Comparison of breakthrough curves between experimental results and Klinkenberg model for different grain size (bed porosity) and bed column z = 20 cm

It can be also noted form Fig. 5 that the values of k as 1.61 × 10−3 s−1, 1.70 × 10−3 s−1 and 1.754 × 10−3 s−1 can be applied to well predict the breakthrough curves for different grain size at a fixed bed height of z = 20 cm. It can be noted that the value of De remains constant for the two different columns under the same temperature, using the same grain size. Meanwhile, the values of k slightly increase by decreasing the grain size and increasing the fixed bed height due to the increase in surface area of the adsorbent.

Figures 4 and 5 show the effect of grain size on the adsorption of nickel ions by varying the grain size at fixed bed height 40 and 20 cm, respectively. In general, the breakthrough curves became steeper and the breakthrough time decreased with increasing the grain size. This behavior may be due to insufficient residence time of the solute in the column and diffusion limitations of the solute into the pores of the sorbent at bigger grain size.
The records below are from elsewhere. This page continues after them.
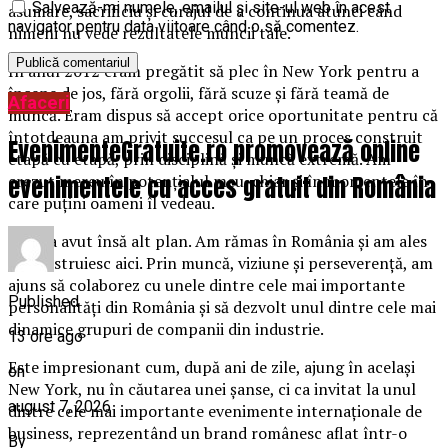
Salvează-mi numele, emailul și site-ul web în acest
asumare, sacrificiu și curajul de a continua atunci când
navigator pentru data viitoare când o să comentez.
nimeni nu vede rezultatele muncii tale.
În anul 2012 eram pregătit să plec în New York pentru a
începe de jos, fără orgolii, fără scuze și fără teamă de
Afaceri
muncă. Eram dispus să accept orice oportunitate pentru că
întotdeauna am privit succesul ca pe un proces construit
EvenimenteGratuite.ro promovează online
etapă cu etapă, prin disciplină și muncă extremă. Am
evenimentele cu acces gratuit din România
crezut mereu în potențialul meu, chiar și în momentele în
care puțini oameni îl vedeau.
Viața a avut însă alt plan. Am rămas în România și am ales
să construiesc aici. Prin muncă, viziune și perseverență, am
ajuns să colaborez cu unele dintre cele mai importante
Published
personalități din România și să dezvolt unul dintre cele mai
dinamice grupuri de companii din industrie.
13 ore ago
Este impresionant cum, după ani de zile, ajung în același
on
New York, nu în căutarea unei șanse, ci ca invitat la unul
august 7, 2026
dintre cele mai importante evenimente internaționale de
business, reprezentând un brand românesc aflat într-o
By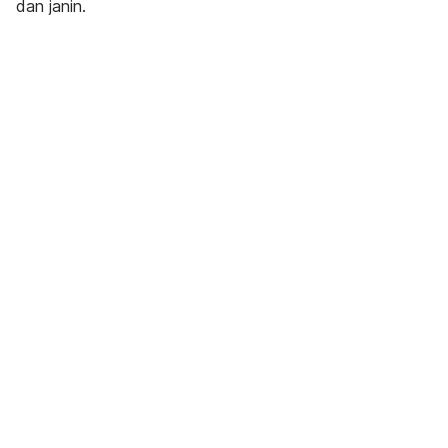
dan janin.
It can be seen from Fig. 4 that for fixed bed height of 40 cm, the concentration of nickel ions appears in effluent solution after 149, 268 and 510 min for 0.48, 0.42 and 0.37 bed porosity, respectively. Meanwhile, the concentration of nickel in effluent solution reaches the saturation point after 417, 620 and 970 min for 0.48, 0.42 and 0.37 bed porosity, respectively. The concentration of nickel ions appears in effluent solution for fixed bed height of 20 cm after 85, 155 and 430 min for 0.048, 0.42 and 0.37 bed porosity, respectively. Meanwhile, the concentration of nickel in effluent solution reaches the saturation point after 340, 410 and 830 min for 0.48, 0.42 and 0.37 bed porosity, respectively. As the bed porosity increases, the breakpoint time decreases due to the fact that both the binding sites and ion exchange sites become quickly saturated. As we predict, the decrease in the bed porosity or increases the fixed bed height lead to increase in the contacting time between the ions and the adsorbent which in turns increases the saturation point.
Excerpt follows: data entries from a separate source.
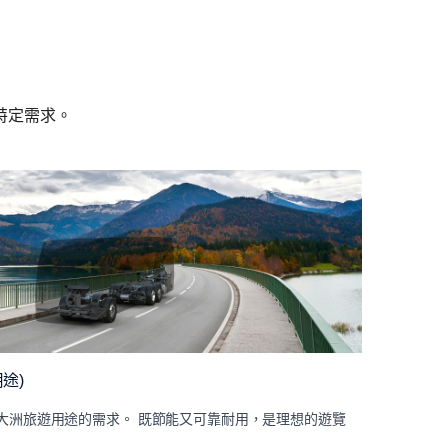
特定需求。
用途)
符合各大洲旅遊用途的需求。 既節能又可靠耐用，是理想的遊覽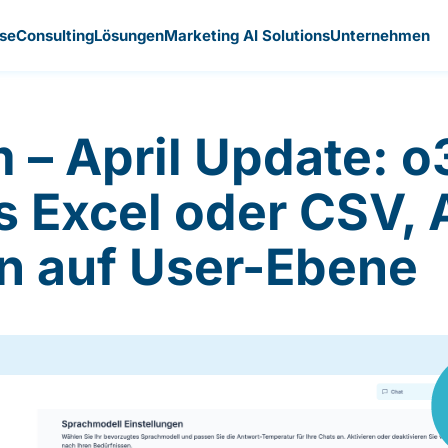
ise
Consulting
Lösungen
Marketing AI Solutions
Unternehmen
m – April Update: o
ls Excel oder CSV,
n auf User-Ebene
To study the removal efficiency of nickel ions from aqueous solution using two different bed heights and to compare between them, the results were plotted as breakthrough curves for the same bed porosity as shown in Fig. 6. From this figure, one can notice that the uptake of nickel increased with an increase in bed height. The reason behind the increase in the uptake capacity of nickel ions as bed height increases is availability of more binding sites for sorption, which also resulted in a broadened mass transfer zone.

Fig. 6
figure 6

Effect of column length on the breakthrough curves for adsorption of nickel at different bed porosity

Conclusion

The adsorption isotherms for nickel at ambient temperature were measured in a packed-bed apparatus. The nickel isotherms were linearized and applied to the prediction of breakthrough curves. By fitting the experimental results of breakthrough curves to the model of Klinkenberg, the overall mass-transfer coefficient was estimated and successfully used for the prediction of breakthrough curves at different bed porosity and different bed depth. The experimental results showed that for a given length, the break point time decreases with increasing zeolite grain size and the breakthrough curve becomes steeper. Decreasing the bed height the break point is obtained earlier which represents the realistic behavior in the adsorption phenomena. It is also found that the Klinkenberg model parameters include mass transfer coefficients (k) and effective diffusivities (De) can be estimated independently of the experimental data. The model is able to predict the breakthrough curves accurately.